PK, a reader of this blog, commented on my posting of last week:
For me, I'm trying to find, after 29 years with this disorder, a reason to believe it can kill me.
So, if, many girls die after 3 months, 1 month 1year ... and I'm sitting at 29 years, what is so awful bad about it? Why can I not continue down this path? …
So fighting for that golden ring of "fight for my life" that is so often needed for recovery ...is a bit harder ...
PK bravely shares the health struggles beyond the eating disorder and how through them all, her doctor has remained optimistic. But that has changed with her “last 2 lab reports.” Now her doctor is “scared.”
Our daughter’s lab work always came back “normal” even shortly before her death. I’ve found that with eating disorders indicators of trouble often show in blood last. This may explain the deep concern of PK’s physician, but what about her “golden ring” of finding a reason to fight for her life?
After about a year of grieving Andrea’s death I had decided I could no longer take the pain. It appeared to me that the only way out was to end my life. My husband and one remaining daughter gave me all the reasons for why I needed to continue living, the most important two being them. I was able to counter every one of their reasons—all that mattered to me was putting an end to my agonizing pain. In my deep unconsciousness I had become the sorrow—it was my new identity. I could not make a conscious choice because I was unconscious and stuck in my relentless grief.

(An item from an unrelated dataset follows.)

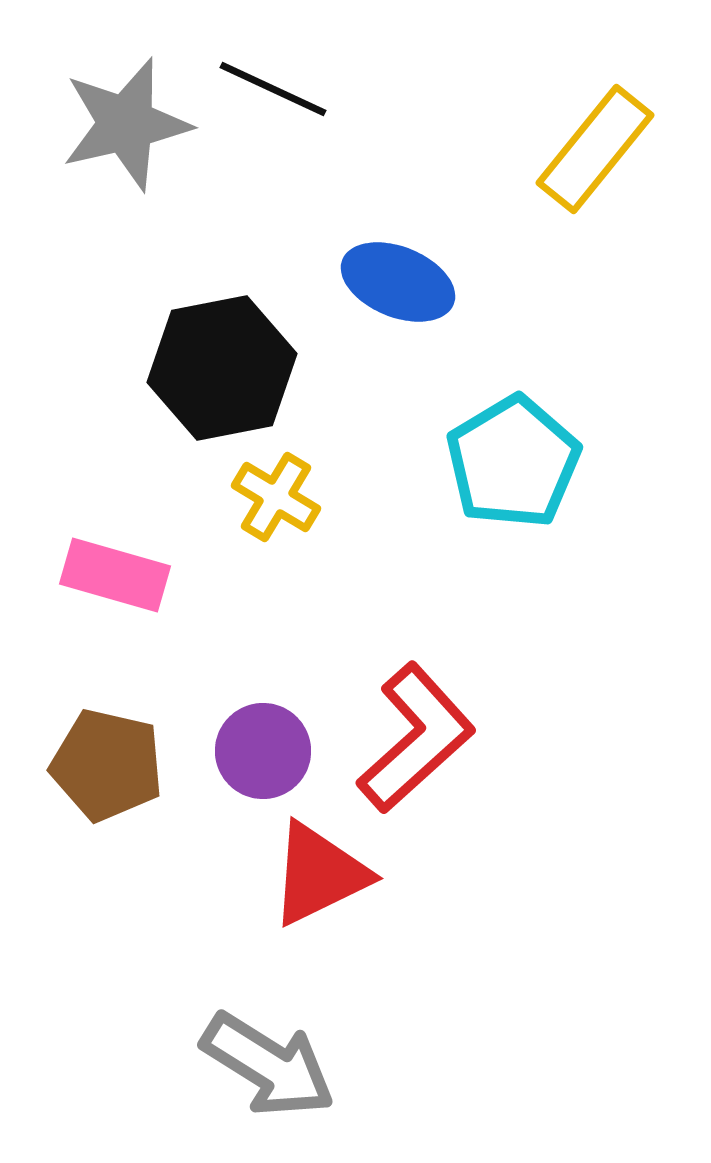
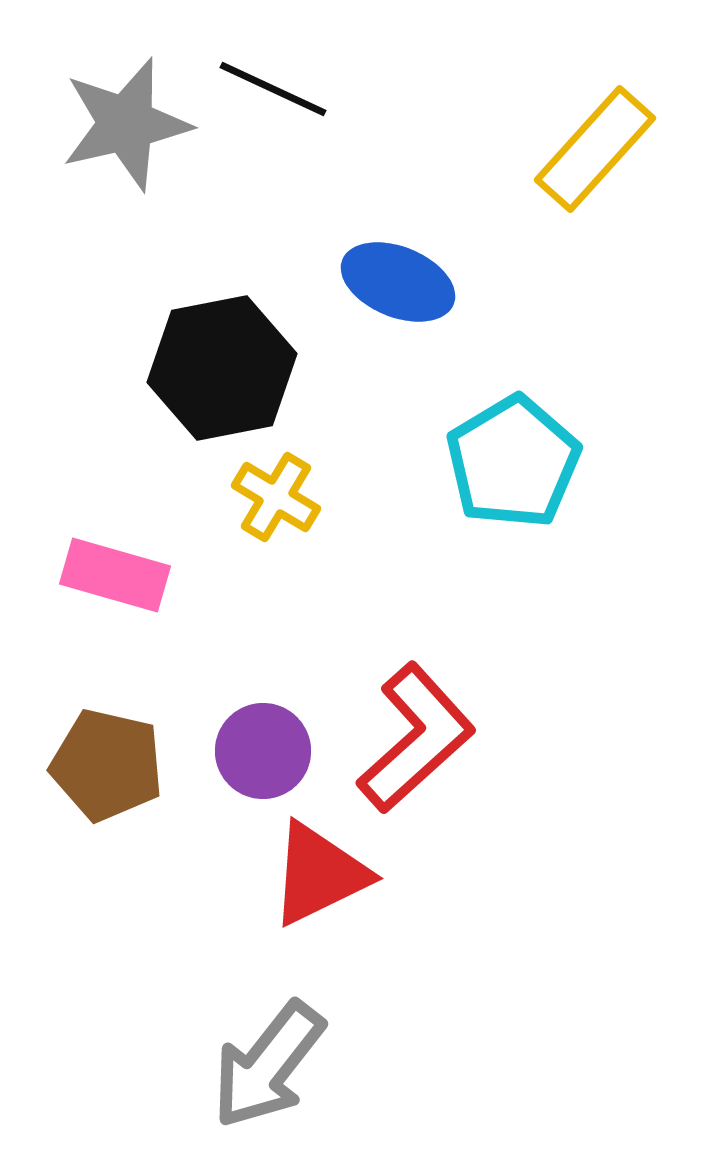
yellow rectangle: rotated 3 degrees clockwise
gray arrow: rotated 96 degrees clockwise
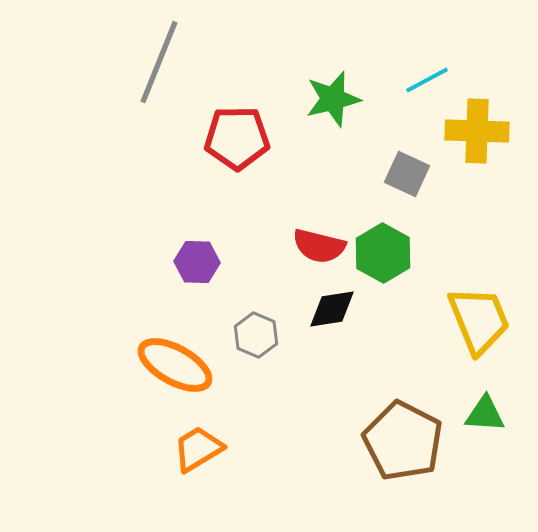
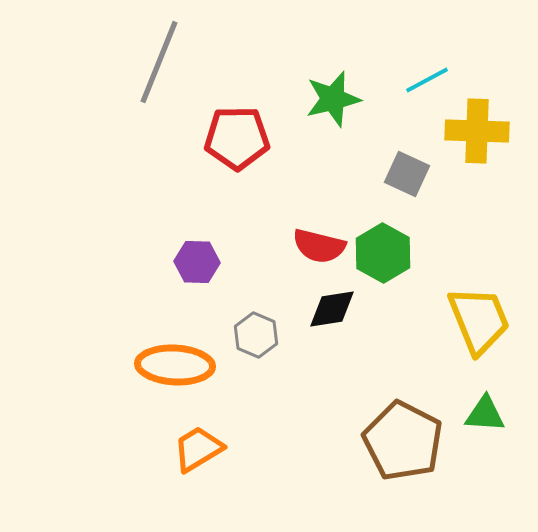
orange ellipse: rotated 26 degrees counterclockwise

One day, instead of arguing with me about why my life mattered, a wise friend asked, “Is there a reason to live that would be good enough for you?” In that question I saw the reflection of the choice I was making. I realized that if I was going to choose to die it had better be a conscious one made by ME, not by my sorrow or my pain or my circumstances, but by the “me” that is worthy of life simply because I am.
I have consciously chosen to live a joyous life. Does this life still contain unhappiness and pain? Yes. But as Andrea proclaimed in our book's final poem, “BUT--the joy is in there…between questions, between lines...” 1
So I ask you, PK, Is there a reason to live that would be good enough for you?